A Ana vive numa rotina que não trazia a felicidade mas que acalmava a sua inquietação ou perturbação. As tarefas domésticas não deixavam que a sua inquietação fosse apercebida por outros ou por ela mesma. Então quando não fazia as tarefas a perturbação interna voltava nela. Assim é o momento em que ela observe-se que há um certo vazio na sua vida."certa hora da tarde era mais perigosa."
Incluído na rotina dela, as poucas saídas do circuito caseiro, despertava nela o espírito de inquietação. No autocarro, ao ver o cego, desencadeou a inquietação e também um certo sentido de piedade. " Teria esquecido de que havia cegos?
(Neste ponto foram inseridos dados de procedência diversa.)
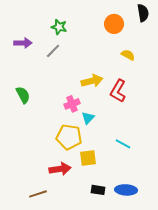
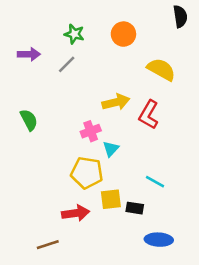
orange circle: (114, 24) -> (123, 34), moved
yellow semicircle: (128, 55) -> (161, 69), size x1.6
black rectangle: (98, 190) -> (135, 208), moved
A piedade a sufocava, Ana respirava pesadamente...o mundo se tornara de novo um mal estar." Esse acontecimento fez com que ela ficasse mais perturbada até ao ponto de esquecer o caminho de retorno a casa.
Na sequência, um outro acontecimento, a chegada ao jardim botânico veio a contrariar o mundo que ela vivia ou pensava. O jardim botânico desprende -lhe dos confins da casa, da monotonia... "o jardim era tão bonito que ela teve medo do inferno". Mas lembrando nas crianças trouxe a sua mente a obrigação de voltar. O amor pelos filhos e marido prevalece.
As vezes a vida é vivida dando vida a vida dos outros esquecendo da sua própria vida.
Fazemos a vida dos outros a nossa vida e isso muitas vezes leva ao vazio da vida.